Vietnamese authorities should unconditionally release videographer Nguyen Van Hoa and blogger Tran Thi Nga, the Committee to Protect Journalists said today.
“Vietnam should stop treating journalists like criminals,” said Shawn Crispin, CPJ’s senior Southeast Asia representative. “Nguyen Van Hoa and Tran Thi Nga should be freed immediately, and without charge.”
Hoa’s family on January 11, 2017 reported that the journalist, a videographer with the U.S.-government-funded Radio Free Asia’s Vietnamese language service, was missing from his home in the central coastal province of Ha Tinh, Rohit Mahajan, RFA’s director of public affairs, told CPJ in an email. On January 23 police informed Hoa’s family that the journalist was “temporarily detained” under article 258 of the penal code, which carries a maximum sentence of seven years in prison for “abusing democratic freedoms,” according to Mahajan. The RFA spokesman also said that police beat Hoa and confiscated his equipment, including a mobile phone and camera, while he was on assignment in November.

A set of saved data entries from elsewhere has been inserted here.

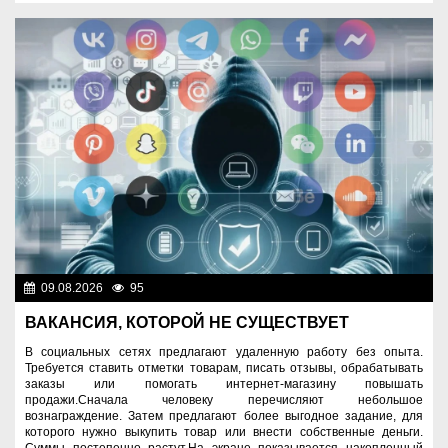
09.08.2026
95
Правопорядок
ВАКАНСИЯ, КОТОРОЙ НЕ СУЩЕСТВУЕТ
В социальных сетях предлагают удаленную работу без опыта.
Требуется ставить отметки товарам, писать отзывы, обрабатывать
заказы или помогать интернет-магазину повышать
продажи.Сначала человеку перечисляют небольшое
вознаграждение. Затем предлагают более выгодное задание, для
которого нужно выкупить товар или внести собственные деньги.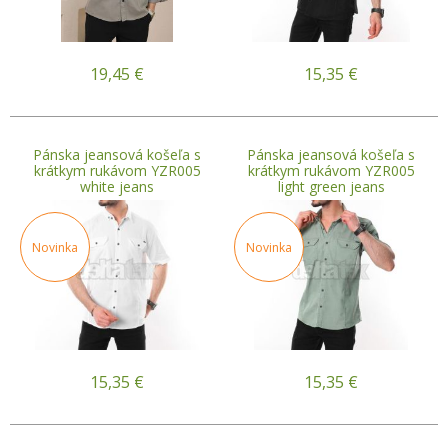
19,45
€
15,35
€
Pánska jeansová košeľa s
Pánska jeansová košeľa s
krátkym rukávom YZR005
krátkym rukávom YZR005
white jeans
light green jeans
Novinka
Novinka
15,35
€
15,35
€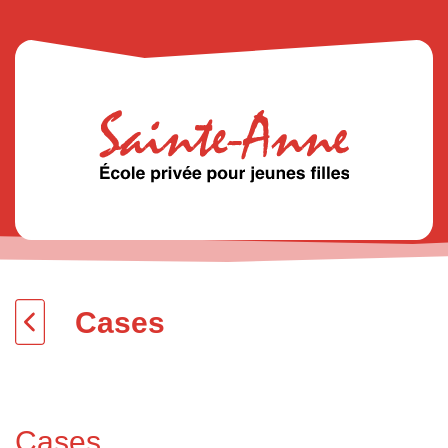
Cases
Cases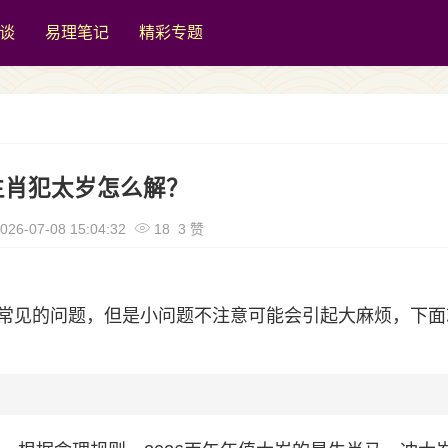
谈
易理笔记
精彩专题
生肖犯太岁怎么解？
026-07-08 15:04:32
18 3 赞
常见的问题，但是小问题不注意可能会引起大麻烦，下面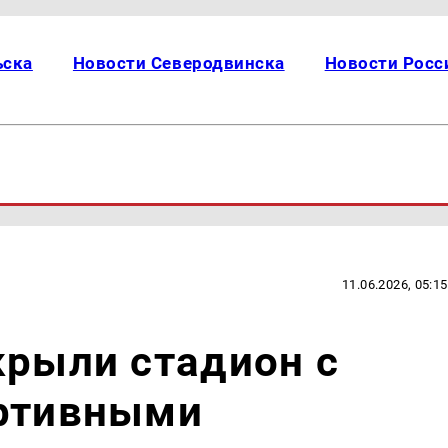
ьска
Новости Северодвинска
Новости Росс
11.06.2026, 05:15
крыли стадион с
ортивными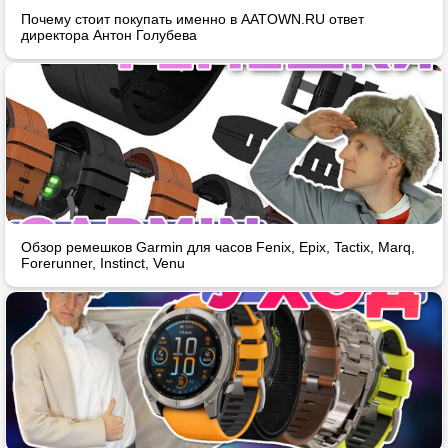
Почему стоит покупать именно в AATOWN.RU ответ
директора Антон Голубева
Обзор ремешков Garmin для часов Fenix, Epix, Tactix, Marq,
Forerunner, Instinct, Venu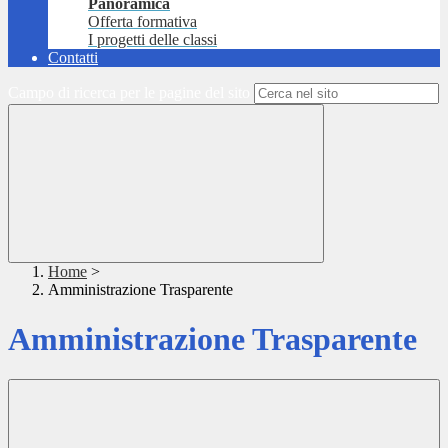
Panoramica
Offerta formativa
I progetti delle classi
Contatti
Campo di ricerca per le pagine del sito
Home
>
Amministrazione Trasparente
Amministrazione Trasparente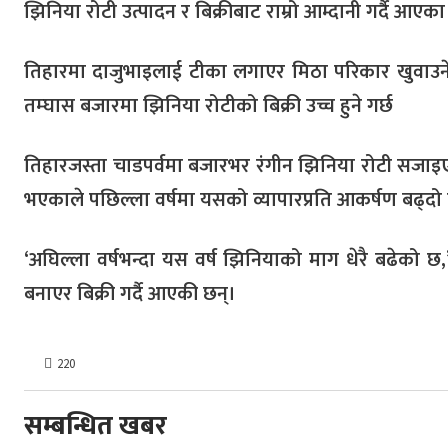
झिनिया रोटी उत्पादन र बिक्रीबाट राम्रो आम्दानी गर्दै आएका
तिहारमा दाजुभाइलाई टीका लगाएर मिठा परिकार खुवाउने 
तम्घास बजारमा झिनिया रोटीको बिक्री उच्च हुने गर्छ
तिहारजस्ता चाडपर्वमा बजारभर रंगीन झिनिया रोटी सजाइए
भएकाले पछिल्ला वर्षमा यसको व्यापारप्रति आकर्षण बढ्दो
‘अघिल्ला वर्षभन्दा यस वर्ष झिनियाको माग धेरै बढेको छ,’ 
बनाएर बिक्री गर्दै आएकी छन्।
220
सम्बन्धित खबर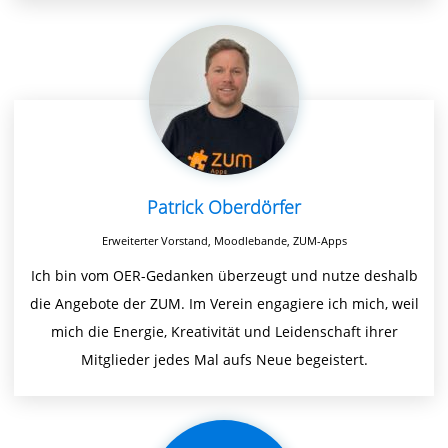
Patrick Oberdörfer
Erweiterter Vorstand, Moodlebande, ZUM-Apps
Ich bin vom OER-Gedanken überzeugt und nutze deshalb
die Angebote der ZUM. Im Verein engagiere ich mich, weil
mich die Energie, Kreativität und Leidenschaft ihrer
Mitglieder jedes Mal aufs Neue begeistert.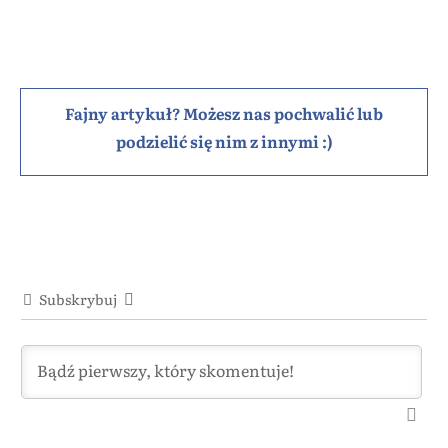
Fajny artykuł? Możesz nas pochwalić lub
podzielić się nim z innymi :)
Subskrybuj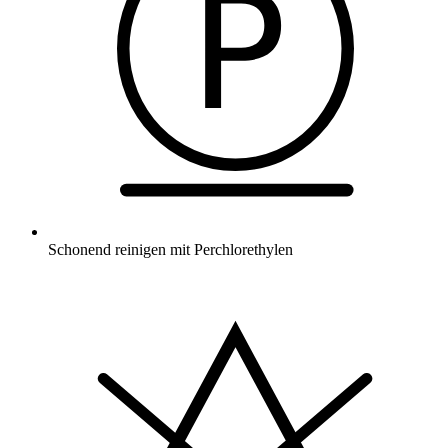
Schonend reinigen mit Perchlorethylen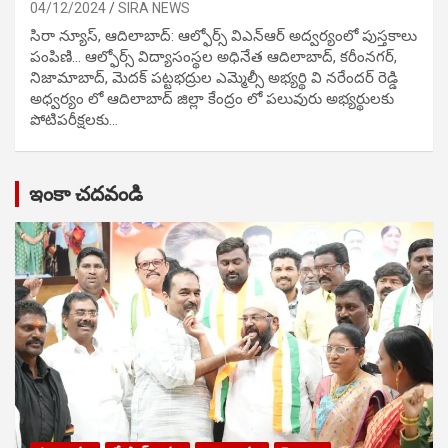
04/12/2024
SIRA NEWS
సిరా న్యూస్, ఆదిలాబాద్: ఆల్ఫోర్స్ విఎన్ఆర్ అద్వర్యంలో పుస్తకాలు
పంపిణి… ఆల్ఫోర్స్ విద్యాసంస్థల అధినేత ఆదిలాబాద్, కరీంనగర్,
నిజామాబాద్, మెదక్ పట్టభద్రుల ఎమ్మెల్సీ అభ్యర్థి వి నరేందర్ రెడ్డి
అధ్వర్యం లో ఆదిలాబాద్ జిల్లా కేంద్రం లో పలువురు అభ్యర్థులకు
పోటిప‌రీక్ష‌ల‌కు…
ఇంకా చదవండి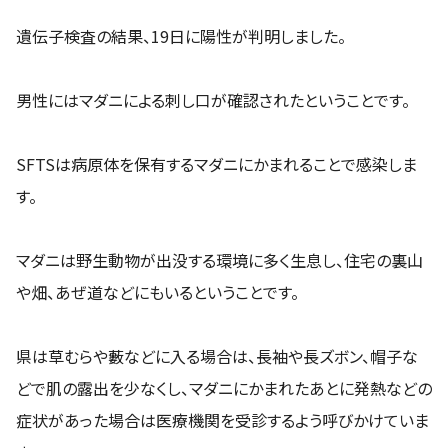
遺伝子検査の結果、19日に陽性が判明しました。
男性にはマダニによる刺し口が確認されたということです。
SFTSは病原体を保有するマダニにかまれることで感染しま
す。
マダニは野生動物が出没する環境に多く生息し、住宅の裏山
や畑、あぜ道などにもいるということです。
県は草むらや藪などに入る場合は、長袖や長ズボン、帽子な
どで肌の露出を少なくし、マダニにかまれたあとに発熱などの
症状があった場合は医療機関を受診するよう呼びかけていま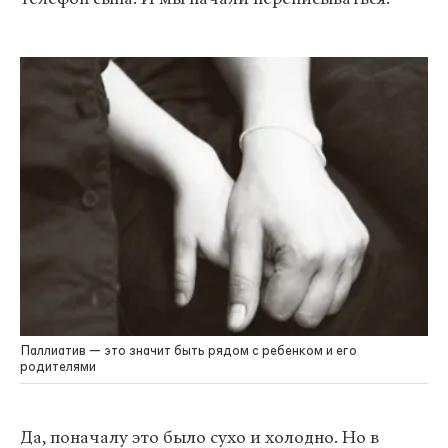
Паллиатив — это значит быть рядом с ребенком и его
родителями
Да, поначалу это было сухо и холодно. Но в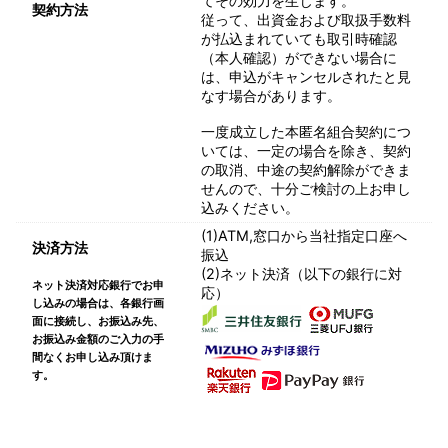
てその効力を生じます。
契約方法
従って、出資金および取扱手数料
が払込まれていても取引時確認
（本人確認）ができない場合に
は、申込がキャンセルされたと見
なす場合があります。
一度成立した本匿名組合契約につ
いては、一定の場合を除き、契約
の取消、中途の契約解除ができま
せんので、十分ご検討の上お申し
込みください。
(1)ATM,窓口から当社指定口座へ
決済方法
振込
(2)ネット決済（以下の銀行に対
ネット決済対応銀行でお申
応）
し込みの場合は、各銀行画
面に接続し、お振込み先、
お振込み金額のご入力の手
間なくお申し込み頂けま
す。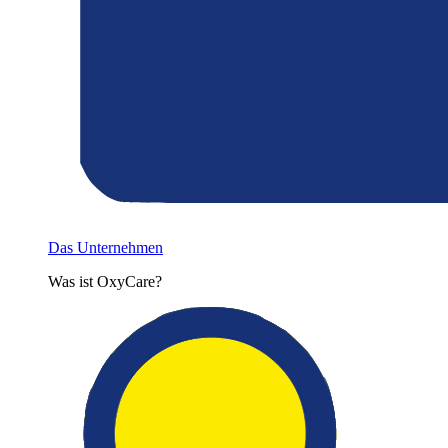
Das Unternehmen
Was ist OxyCare?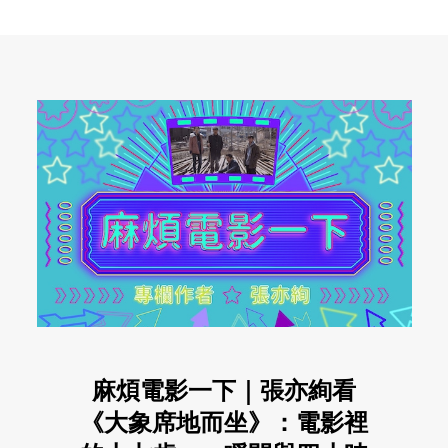
麻煩電影一下｜張亦絢看
《大象席地而坐》：電影裡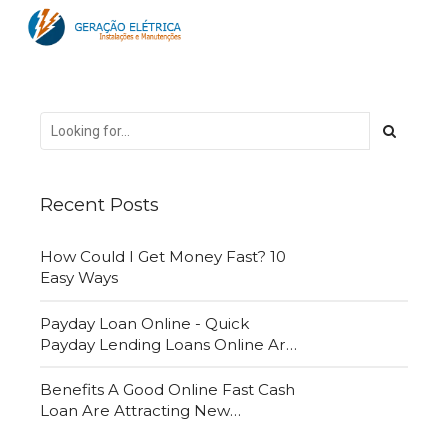
Recent Posts
How Could I Get Money Fast? 10
Easy Ways
Payday Loan Online - Quick
Payday Lending Loans Online Are
Very Convenient
Benefits A Good Online Fast Cash
Loan Are Attracting New
Customers Daily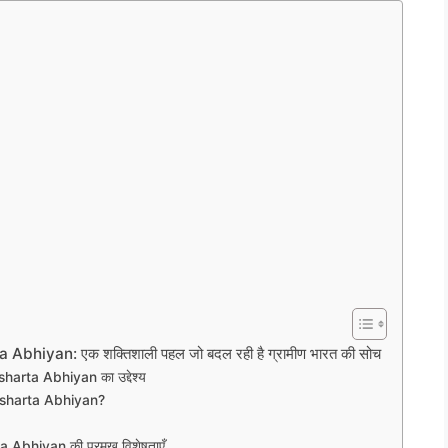
hiyan: एक शक्तिशाली पहल जो बदल रही है ग्रामीण भारत की सोच
arta Abhiyan का उद्देश्य
aksharta Abhiyan?
Abhiyan की प्रमुख विशेषताएँ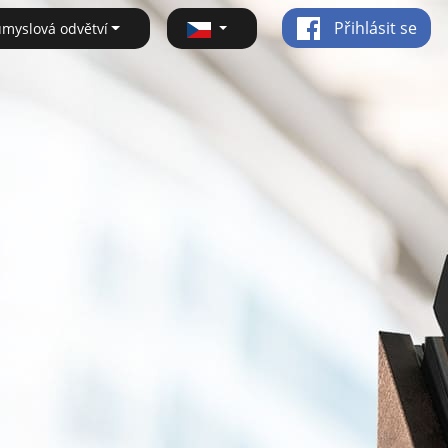
Přihlásit se
ůmyslová odvětví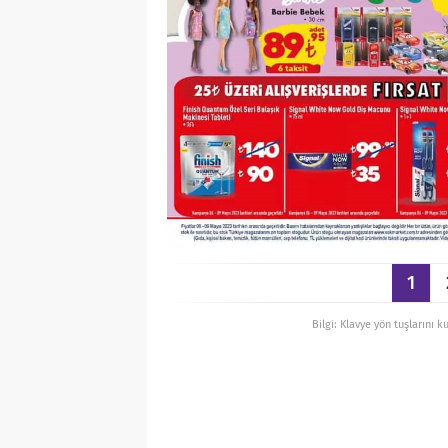
1
Bilgi: Klavye yön tuşlarını k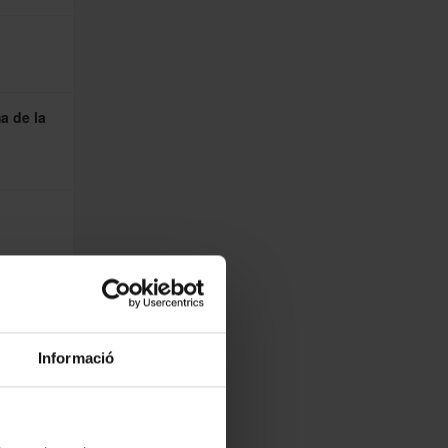
a de la
Informació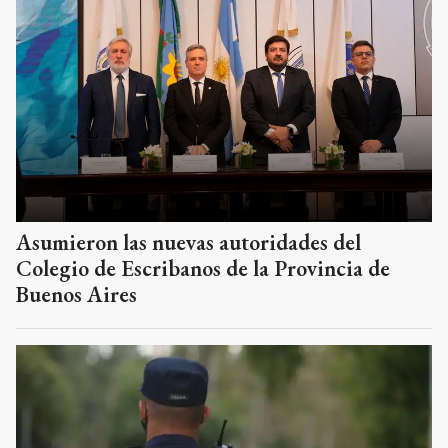
Asumieron las nuevas autoridades del
Colegio de Escribanos de la Provincia de
Buenos Aires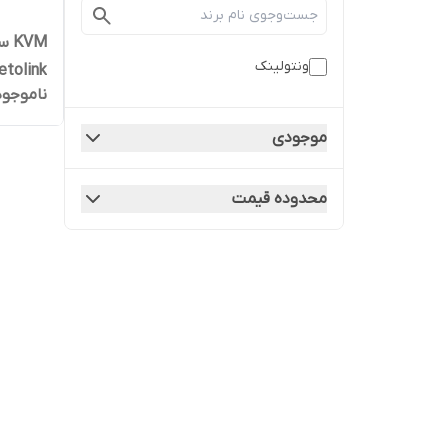
ونتولینک
etolink
ناموجود
موجودی
محدوده قیمت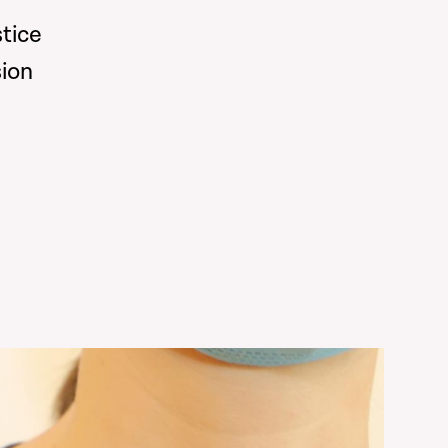
stice
sion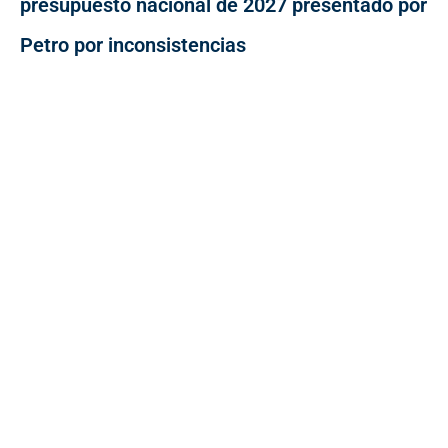
presupuesto nacional de 2027 presentado por
Petro por inconsistencias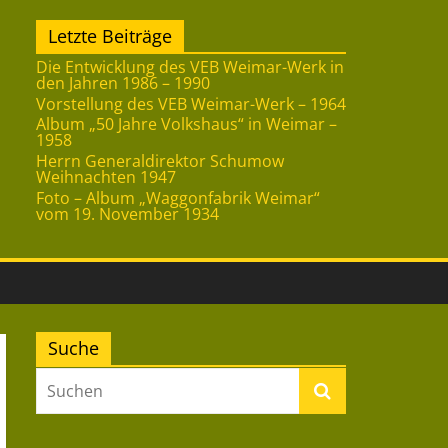
Letzte Beiträge
Die Entwicklung des VEB Weimar-Werk in
den Jahren 1986 – 1990
Vorstellung des VEB Weimar-Werk – 1964
Album „50 Jahre Volkshaus“ in Weimar –
1958
Herrn Generaldirektor Schumow
Weihnachten 1947
Foto – Album „Waggonfabrik Weimar“
vom 19. November 1934
Suche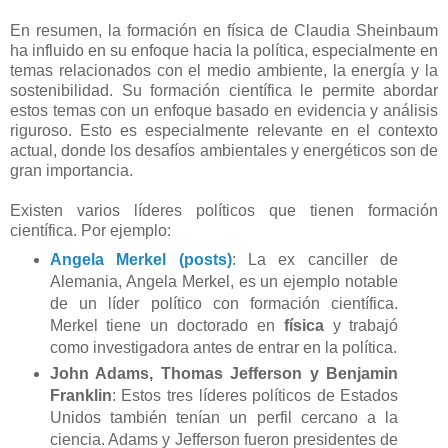
En resumen, la formación en física de Claudia Sheinbaum
ha influido en su enfoque hacia la política, especialmente en
temas relacionados con el medio ambiente, la energía y la
sostenibilidad. Su formación científica le permite abordar
estos temas con un enfoque basado en evidencia y análisis
riguroso. Esto es especialmente relevante en el contexto
actual, donde los desafíos ambientales y energéticos son de
gran importancia.
Existen varios líderes políticos que tienen formación
científica. Por ejemplo:
Angela Merkel (posts)
: La ex canciller de
Alemania, Angela Merkel, es un ejemplo notable
de un líder político con formación científica.
Merkel tiene un doctorado en
física
y trabajó
como investigadora antes de entrar en la política.
John Adams, Thomas Jefferson y Benjamin
Franklin
: Estos tres líderes políticos de Estados
Unidos también tenían un perfil cercano a la
ciencia. Adams y Jefferson fueron presidentes de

Hoa also published online videos of 2016 protests against an industrial accident that killed tons of fish and devastated fishing communities in Vietnam’s central coastal region in his capacity as a citizen journalist, Mahajan told CPJ. Hoa is detained in Ky Khang Commune, in Ha Tinh province’s Ky Anh District, Mahajan said.
On January 21, police in Vietnam’s northern Ha Nam province arrested blogger and rights activist Tran Thi Nga at her home, according to news reports. Nga, who blogs about human rights issues under the pen name Thuy Nga, is held on suspicion of violating article 88 of the penal code, which allows for a maximum sentence of 20 years in prison for “conducting propaganda against the state,” the reports said.
Vietnam held at least eight journalists behind bars when CPJ conducted its annual global census of jailed journalists on December 1, 2016. The country has consistently ranked among the 10 worst jailers of journalists in the world, CPJ research shows.